## Exercise prompt
Scan the records below for the line containing "Paysagiste Touzac (375, 2388)" and the line containing "Spécialiste en enlèvement". Copy both, plus every line between, exactly.

## Material provided
=== Begin Enclosure ===

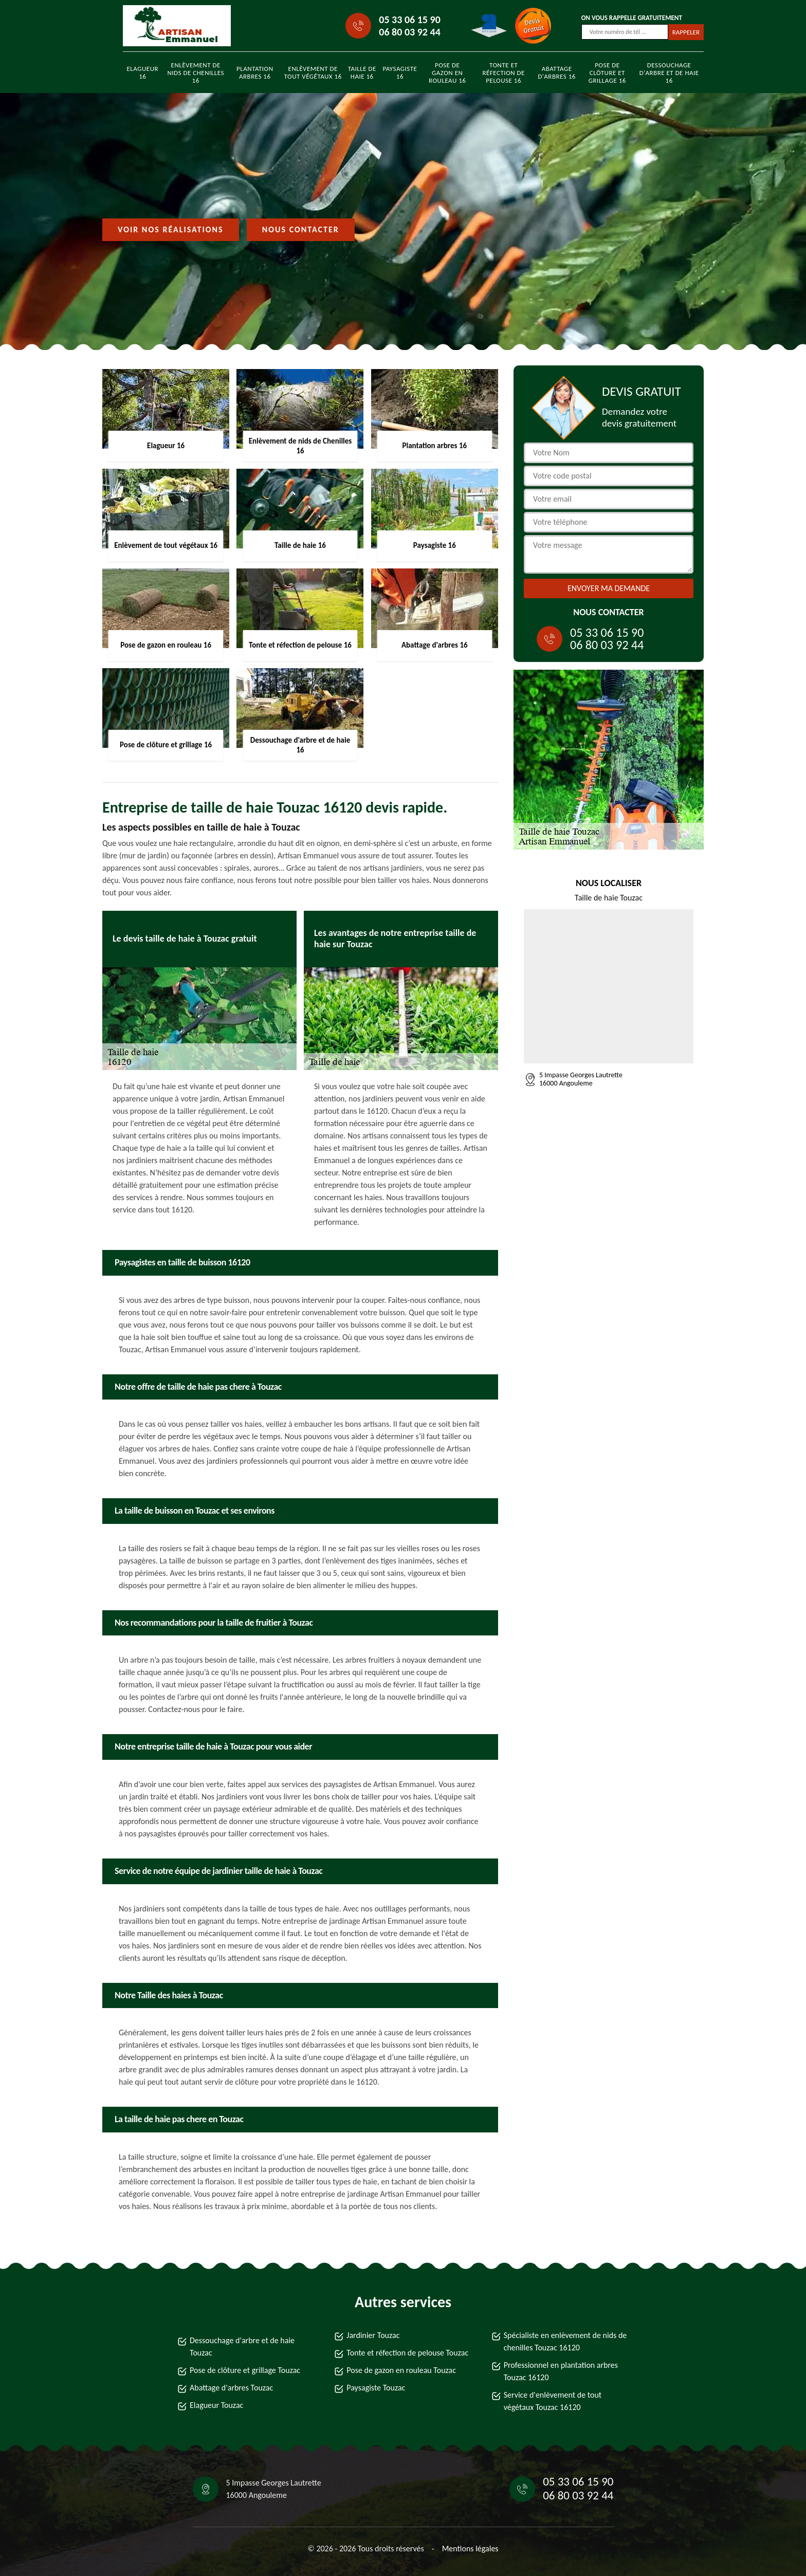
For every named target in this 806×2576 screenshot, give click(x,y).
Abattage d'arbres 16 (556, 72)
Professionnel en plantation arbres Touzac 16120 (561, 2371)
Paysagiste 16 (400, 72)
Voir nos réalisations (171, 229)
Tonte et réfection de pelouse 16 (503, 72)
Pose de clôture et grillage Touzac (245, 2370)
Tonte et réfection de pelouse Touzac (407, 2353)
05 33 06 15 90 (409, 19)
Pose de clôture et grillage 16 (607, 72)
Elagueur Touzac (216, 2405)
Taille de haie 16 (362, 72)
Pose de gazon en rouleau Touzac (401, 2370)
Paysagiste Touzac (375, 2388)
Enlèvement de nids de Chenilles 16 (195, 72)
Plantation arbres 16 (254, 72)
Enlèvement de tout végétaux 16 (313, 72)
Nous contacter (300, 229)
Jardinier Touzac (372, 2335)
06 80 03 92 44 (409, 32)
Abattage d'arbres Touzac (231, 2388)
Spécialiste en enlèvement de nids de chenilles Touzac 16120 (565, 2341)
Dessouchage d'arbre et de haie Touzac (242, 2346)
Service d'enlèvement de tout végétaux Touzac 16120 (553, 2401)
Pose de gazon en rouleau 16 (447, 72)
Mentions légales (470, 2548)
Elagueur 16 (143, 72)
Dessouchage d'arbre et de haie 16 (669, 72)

=== End Enclosure ===
=== Begin Enclosure ===

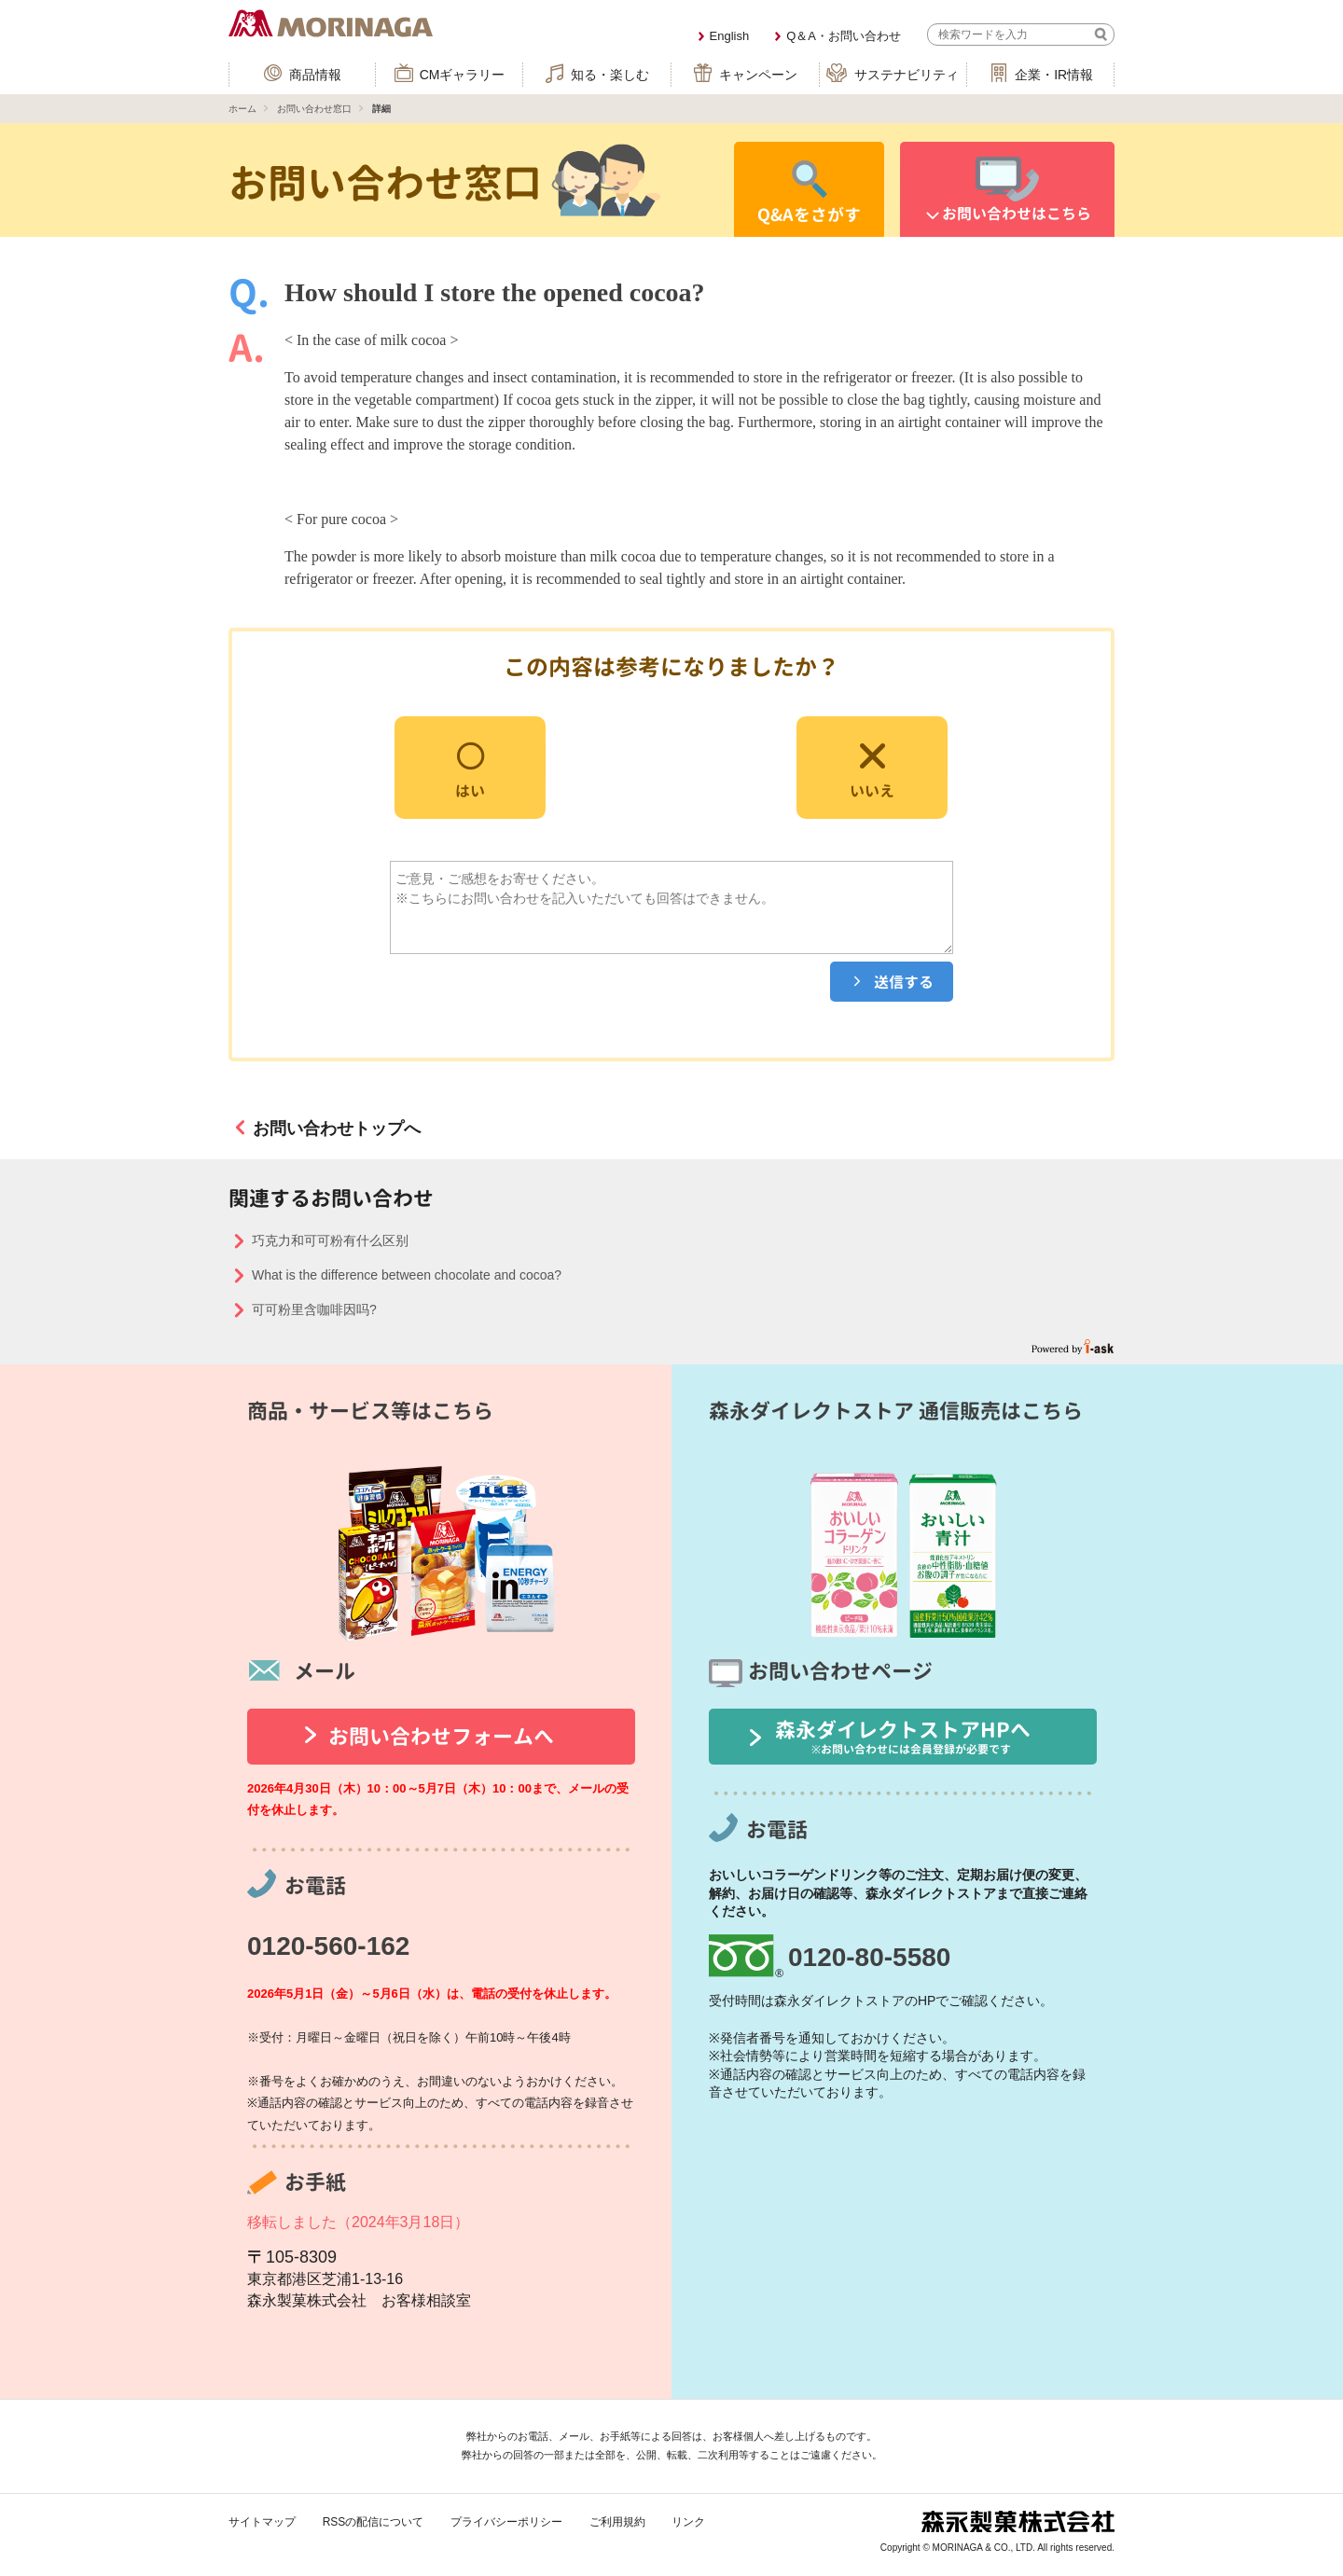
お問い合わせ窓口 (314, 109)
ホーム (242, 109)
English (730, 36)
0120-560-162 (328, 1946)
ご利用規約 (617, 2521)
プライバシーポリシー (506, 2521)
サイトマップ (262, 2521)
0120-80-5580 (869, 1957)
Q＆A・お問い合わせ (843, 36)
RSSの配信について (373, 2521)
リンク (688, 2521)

=== End Enclosure ===

## Solution to the exercise
Paysagiste Touzac (375, 2388)
Enlèvement de nids de Chenilles 16 (195, 72)
Plantation arbres 16 (254, 72)
Enlèvement de tout végétaux 16 (313, 72)
Nous contacter (300, 229)
Jardinier Touzac (372, 2335)
06 80 03 92 44 (409, 32)
Abattage d'arbres Touzac (231, 2388)
Spécialiste en enlèvement de nids de chenilles Touzac 16120 (565, 2341)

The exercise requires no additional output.